Flucht aus Libyen auf einem Boot. © UNHCR/F. Noy
Flucht aus Libyen auf einem Boot. © UNHCR/F. Noy

Seenotrettung im Mittelmeer Seenotrettung im Mittelmeer: Europa muss handeln, um das Sterben zu stoppen

Medienmitteilung veröffentlicht: Bern, 22. April 2015. Medienkontakt
Ein neuer Amnesty-Bericht dokumentiert, wie Europas Untätigkeit die Zahl der Toten steigen liess. Überlebende berichten im Bericht von den erlebten Schrecken. Eine Amnesty-Delegation besucht von Donnerstag bis Sonntag Lampedusa und Sizilien. Forderungen auch an Bundespräsidentin Sommaruga.

Einen Tag vor dem EU-Sondergipfel in Brüssel veröffentlicht Amnesty International am 22. April 2015 die Resultate ihrer aktuellsten Recherchen zur Situation im Mittelmeer. Der Bericht «Europe's sinking shame: The failure to save refugees and migrants at sea» (Englisch, 24 Seiten) dokumentiert Hintergründe der jüngsten Flüchtlingskatastrophen und zeigt schonungslos auf, wie die europäische Politik mit dem Wechsel von «Mare Nostrum» zur Operation «Triton» zum drastischen Anstieg der Toten beigetragen hat. Wenn sich die Zahl der Toten des letzten Schiffsunglücks vom Wochenende des 18./19. Aprils bestätigt, dann sind 2015 schon mindestens 1700 Flüchtlinge und Migranten im Mittelmeer gestorben, zehnmal mehr als im gleichen Zeitraum des vergangenen Jahres.
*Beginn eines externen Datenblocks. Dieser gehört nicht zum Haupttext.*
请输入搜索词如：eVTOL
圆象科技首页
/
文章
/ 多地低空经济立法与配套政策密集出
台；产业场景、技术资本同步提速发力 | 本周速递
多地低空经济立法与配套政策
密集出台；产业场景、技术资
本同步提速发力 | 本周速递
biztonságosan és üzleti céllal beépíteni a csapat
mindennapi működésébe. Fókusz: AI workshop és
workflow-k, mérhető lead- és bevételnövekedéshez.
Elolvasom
«Diese Zahlen strafen auch jene Lügen, die behaupten wollten, ein umfassenderes Seenotrettungssystem wie «Mare Nostrum» führe zu noch mehr Flüchtlingen, die von Schleppern aufs Meer geschickt würden», sagt Cyrielle Huguenot, Migrations-Expertin von Amnesty International Schweiz. «Seit dem Ende der Operation Mare Nostrum haben deutlich mehr Migranten und Flüchtlinge versucht Europa zu erreichen, nicht weniger.»
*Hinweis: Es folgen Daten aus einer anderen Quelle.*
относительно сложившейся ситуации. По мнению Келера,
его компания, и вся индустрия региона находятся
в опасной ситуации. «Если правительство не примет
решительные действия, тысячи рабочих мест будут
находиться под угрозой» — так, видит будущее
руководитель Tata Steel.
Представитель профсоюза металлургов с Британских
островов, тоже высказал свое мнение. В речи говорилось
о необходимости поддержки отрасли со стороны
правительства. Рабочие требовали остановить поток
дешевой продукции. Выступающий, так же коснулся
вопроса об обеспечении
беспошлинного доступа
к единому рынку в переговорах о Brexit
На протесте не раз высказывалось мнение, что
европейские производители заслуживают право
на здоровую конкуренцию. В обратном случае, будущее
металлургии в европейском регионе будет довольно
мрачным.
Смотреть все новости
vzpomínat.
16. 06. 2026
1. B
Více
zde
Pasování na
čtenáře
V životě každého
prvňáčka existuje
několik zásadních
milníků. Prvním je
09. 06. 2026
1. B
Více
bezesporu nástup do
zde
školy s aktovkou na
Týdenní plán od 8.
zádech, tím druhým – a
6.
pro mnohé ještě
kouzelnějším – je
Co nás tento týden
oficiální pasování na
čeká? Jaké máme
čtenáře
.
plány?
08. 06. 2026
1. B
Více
Italienische Marine wäre bereit

Der Bericht beruht auf zahlreichen Gesprächen mit Überlebenden der drei ersten grossen Bootskatastrophen dieses Jahres, bei denen am 22. Januar, am 8./9. Februar und am 4. März jeweils Hunderte ums Leben kamen. Weitere Gespräche wurden mit Angehörigen der Küstenwache und der involvierten Behörden geführt.
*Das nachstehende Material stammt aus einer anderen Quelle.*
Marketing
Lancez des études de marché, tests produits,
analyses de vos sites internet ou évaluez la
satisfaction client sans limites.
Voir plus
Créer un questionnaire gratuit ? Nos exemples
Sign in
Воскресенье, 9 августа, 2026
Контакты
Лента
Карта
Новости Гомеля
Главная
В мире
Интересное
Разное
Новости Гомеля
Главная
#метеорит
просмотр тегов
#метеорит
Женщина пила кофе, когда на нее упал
Massimiliano Lauretti, ein Kapitän der italienischen Marine, sagte Amnesty, mit den Erfahrungen von Mare Nostrum könne eine humanitäre Mission in wenigen Tagen wieder aufgenommen werden. «Die italienische Marine steht bereit. Wir haben gut eingespielte Abläufe. Wir haben Erfahrung aufgebaut. Wenn wir beauftragt werden, können wir eine humanitäre Operation in sehr kurzer Zeit wieder starten, in etwa 48 bis 72 Stunden.»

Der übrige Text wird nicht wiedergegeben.